Lucky Ogbevoen

No. 43 – Vienna Vikings
- Position: Linebacker
- Roster status: Practice roster
- CFL status: Global

Personal information
- Born: July 20, 2000 (age 25) Vienna, Austria
- Listed height: 6 ft 2 in (1.88 m)
- Listed weight: 223 lb (101 kg)

Career information
- NFL draft: 2024: undrafted
- CFL draft: 2024G: 2nd round, 17th overall pick

Career history
- Vienna Vikings (2021); Stuttgart Surge (2021); Raiders Tirol (2022–2023); Cologne Centurions (2024)*; Winnipeg Blue Bombers (2024); Vienna Vikings (2025–present);
- * Offseason and/or practice squad member only

Awards and highlights
- Austrian U17 Champion (2015, 2016); Junior European Champion (2017, 2019);

Career ELF statistics
- Games played: 25
- Tackles: 175
- Tackles for loss: 18.5
- Sacks: 3.5
- Interceptions: 1
- Stats at CFL.ca

= Lucky Ogbevoen =

Austrian-American football player (born 2000)

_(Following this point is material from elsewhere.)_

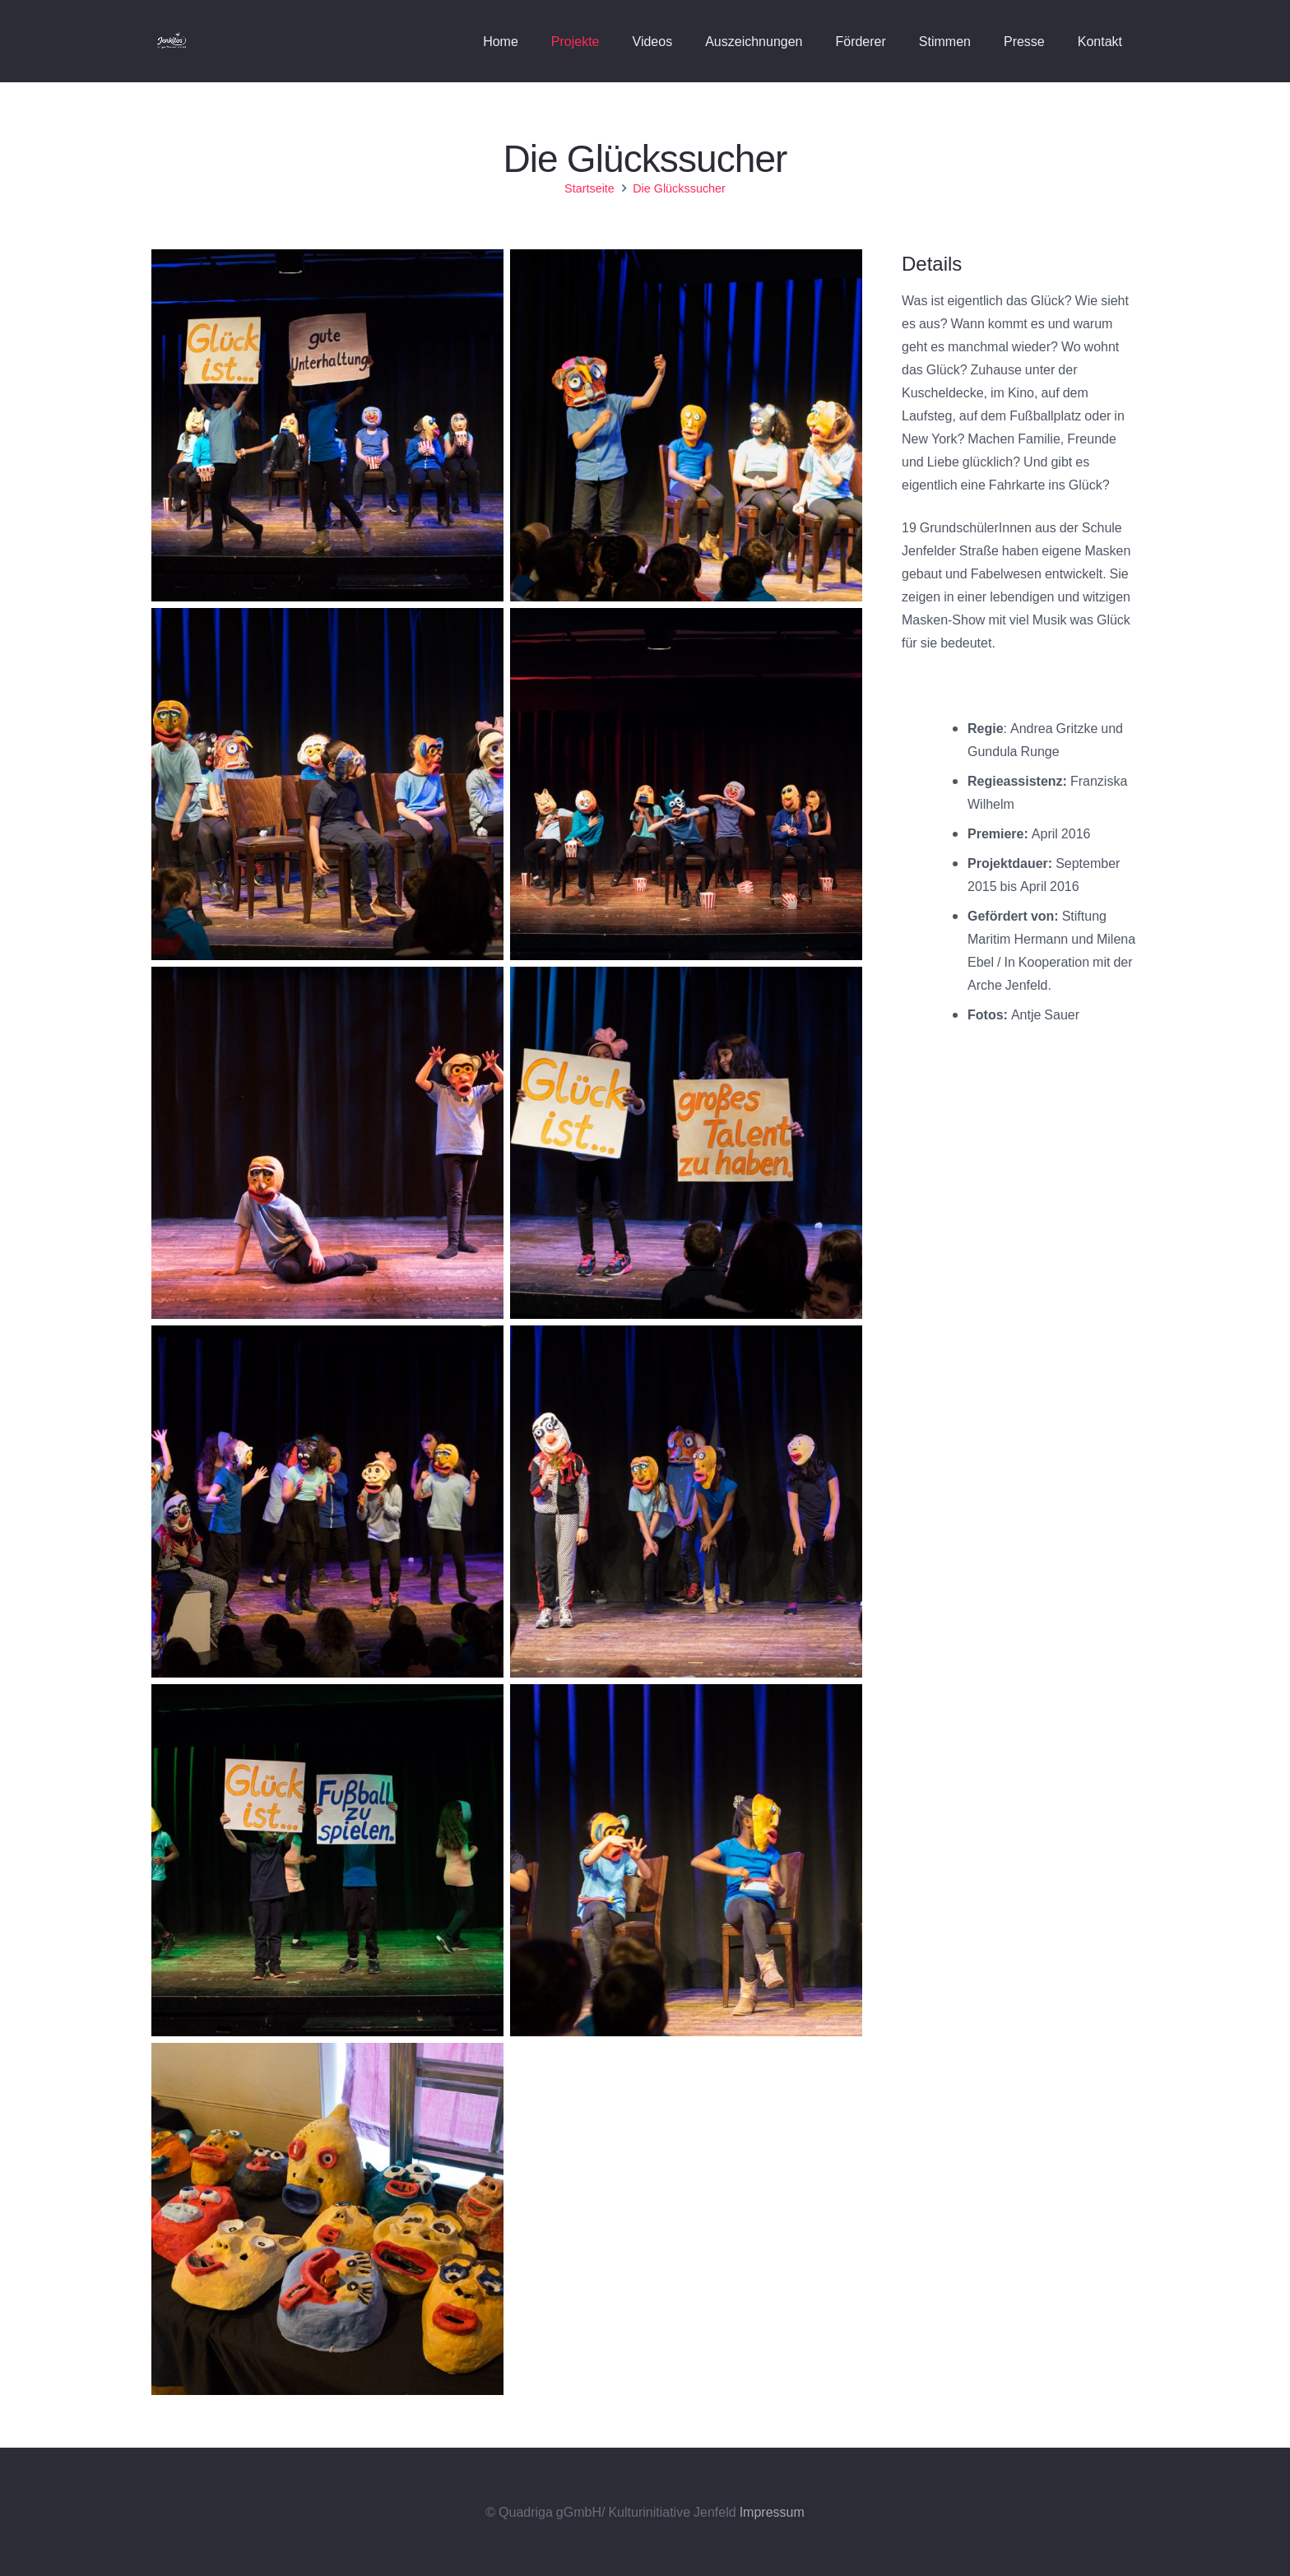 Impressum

Lucky Efosa Ogbevoen (born July 20, 2000) is an Austrian gridiron football linebacker for the Vienna Vikings of the European League of Football (ELF).

== Career ==
Ogbevoen started playing American football in 2012 at the Vienna Vikings Football Academy. In 2015 and 2016, Ogbevoen became Austrian U17 champion with the Vikings. In 2016, he was named team MVP. In November 2016, he was also part of the Austrian U17 national team that beat the Hungarian U18 national team at the Next Generation Bowl. With the Austrian U19 national team he became junior European champion in Paris in 2017 and in 2019.

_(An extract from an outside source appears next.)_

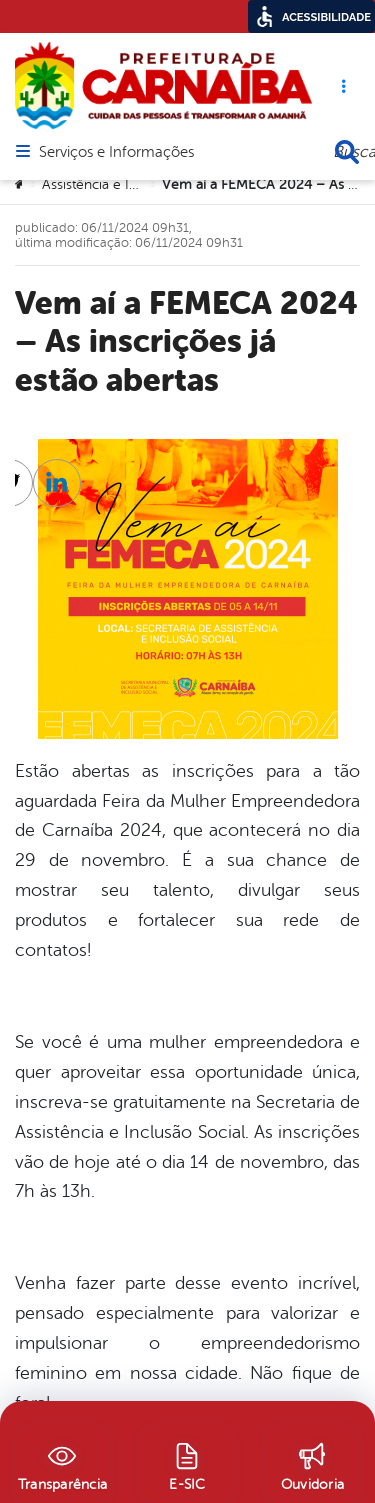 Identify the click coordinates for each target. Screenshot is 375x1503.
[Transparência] (62, 1464)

During the 2018 AFL season, Ogbevoen made his debut in the Vikings' first team. In ten games he recorded 13 solo and seven assisted tackles. The following year he developed into a regular player and at the end of the season led the Vikings team with 32 solo and 33 assisted tackles. After failing in his attempt to be recruited by a college in the USA in 2020, he played again for the Vikings in the AFL in 2021. He also made his debut for the Austrian national team in August. After the conclusion of the AFL season, Ogbevoen was signed by the Stuttgart Surge of the European League of Football (ELF). He played in one game for the Swabian team.

For the 2022 season, Ogbevoen signed with the Raiders Tirol, who competed as a franchise in the ELF for the first time in 2022. He served as a regular at the weakside linebacker position. With the Raiders he reached the semi-finals, but lost to the Hamburg Sea Devils. A week later, he was named defensive MVP at the Raiders' final night. In addition, Ogbevoen was invited by the National Football League to the 2022 NFL International Combine in London. In the fall, he took part in the group stage of the 2023 European Championship for Austria. On March 2, 2023, the Raiders announced the extension with Ogbevoen for another ELF season.

In Dezember 2023, Ogbevoen initially moved to the Cologne Centurions. Before the start of the 2024 ELF season, however, he was selected in the second round of the Canadian Football League Global Draft by the Winnipeg Blue Bombers. He was released from the team on May 2, 2025.

On May 12, 2025, Ogbeveon signed back with the Vienna Vikings.

== Statistics ==

Regular season
Year: Team; Games; Starts; Tackles; Pass defenses; Fumbles
Total: Solo; Ast; TFL; Sack; INT; Yds; TD; BrUp; PD; FF; FR; TD
European League of Football
2021: Stuttgart Surge; 01; 01; 09; 05; 04; 00.5; 0.0; 0; 0; 0; 0; 0; 0; 0; 0
2022: Raiders Tirol; 12; 12; 79; 41; 38; 10.0; 1.5; 1; 1; 0; 2; 3; 1; 1; 0
2023: Raiders Tirol; 11; 12; 87; 40; 47; 08.0; 2.0; 0; 0; 0; 5; 0; 2; 0
2025: Vienna Vikings; 0; 8; 42; 19; 23; 06.0; 6.5; 0; 0; 0; 2; 2; 0; 0
ELF total: 24; 33; 217; 105; 112; 18.5; 3.5; 1; 1; 0; 9; 3; 3; 3; 0
Source: sportsmetrics.football

Postseason
Year: Team; Games; Starts; Tackles; Pass defenses; Fumbles
Total: Solo; Ast; TFL; Sack; INT; Yds; TD; BrUp; PD; FF; FR; TD
European League of Football
2022: Raiders Tirol; 1; 1; 9; 2; 7; 1.5; 1.0; 0; 0; 0; 0; 0; 0; 0; 0
ELF total: 1; 1; 9; 2; 7; 1.5; 1.0; 0; 0; 0; 0; 0; 0; 0; 0
Source: europeanleague.football

== Personal life ==
His older brother, Precious Ogbevoen is also active in American football. Ogbevoen studies at the University of Innsbruck.